At the pretrial conference on February 22, 1977, the district court informed the parties that the action would be processed under the procedures specified in the Manual for Complex Litigation and that pretrial filings of witness lists, exhibit lists, stipulations, proposed jury instructions and pretrial briefs would be required and strictly enforced. See Manual for Complex Litigation, Supra, §§ 1.11, 3.30. Contrary to the pretrial orders of the court, the plaintiffs did not file their pretrial briefs or list of exhibits until the first day of trial on June 13, 1977. In addition, the 46 exhibits related to specific pictures regarding which the plaintiffs had made no complaint during pretrial discovery. As a result the defendants would have been prejudiced by admission of the exhibits in that they were unprepared to cross-examine or present their own evidence relating to these transactions. If it admitted these exhibits, the district court felt that to avoid prejudice to defendants it would have been compelled to grant a continuance to allow the defendants an opportunity for discovеry on the new issues raised.
In a complex case the trial court must manage the proceedings with a fair but firm hand to prevent excess expense and delay. See Gaylord Shops, Inc. v. South Hills Shoppers' City, Inc.,
In the present case the district court excluded the exhibits because of noncompliance with its pretrial orders only after repeatedly warning the parties that it intended to strictly enforce its pretrial orders and subsequently modifying its orders to accommodate the plaintiffs' requests for more time. We are satisfied that the district court did not abuse its discretion in excluding the exhibits on this basis alone. Therefore, we do not reach the issue of whether the court abused its discretion in excluding the exhibits as cumulative.

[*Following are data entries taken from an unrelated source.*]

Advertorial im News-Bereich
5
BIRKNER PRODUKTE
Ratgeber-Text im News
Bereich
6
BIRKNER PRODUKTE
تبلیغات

The plaintiffs also attempted to introduce into evidence the testimony of Alfred Corbino. Although the plaintiffs were directed to have their witness list filed on May 11, 1977 (after receiving an extension from May 2), the identity of Corbino as a witness for the plaintiffs was not disclosed to the defendants until the plaintiffs filed their list of witnesses on June 13, 1977, the first day of trial. The district court refused to let Corbino testify because his name was not timely disclosed to the defendants and because he refused to let the defendants examine documents in his possession, which would have been needed for cross-examination, until the day he was scheduled to testify.

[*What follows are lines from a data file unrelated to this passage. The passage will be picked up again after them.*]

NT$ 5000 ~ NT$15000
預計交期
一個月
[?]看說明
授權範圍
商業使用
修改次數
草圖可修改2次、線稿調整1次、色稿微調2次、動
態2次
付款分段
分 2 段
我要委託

The plaintiffs' offer of proof discloses that Corbino would have testified concerning his efforts to open a theatre in Omaha and obtain first-run films. Examination and cross-examination of Corbino would have involved the circumstances surrounding his bids on 39 films of which he obtained none. In effect, the jury would have been asked to hear a separate antitrust action to determine the probative value of his testimony without giving the defendants the benefit of discovery.
Similar to its discretionary power to exclude exhibits, the district court may refuse to permit the testimony of witnesses not listed prior to trial. United States v. Pirnie,
In their brief to this court the plaintiffs challenge various other evidentiary rulings by the district court. We have examined each allegation of error and find that the plaintiffs' contentions are without merit.

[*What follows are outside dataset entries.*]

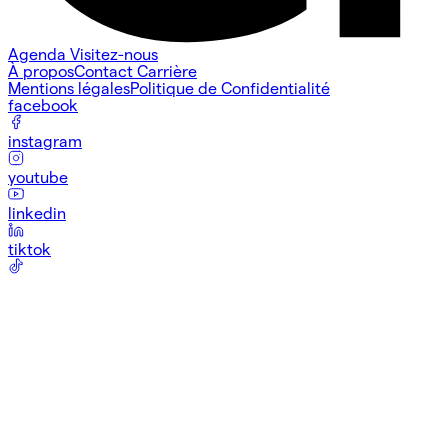
Agenda
Visitez-nous
À propos
Contact
Carrière
Mentions légales
Politique de Confidentialité
facebook
instagram
youtube
linkedin
tiktok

The plaintiffs' next claim of error is that the district court abused its discretion in limiting the plaintiffs' discovery. Plaintiffs' primary complaints are that discovery and proof at trial were limited to first-run motion pictures released by distributor-defendants in the Omaha-Council Bluffs market area during the period from March 15, 1970, to March 15, 1974, and that plaintiffs' discovery addressing proof of damages was limited to those pictures for which plaintiffs made specific demand.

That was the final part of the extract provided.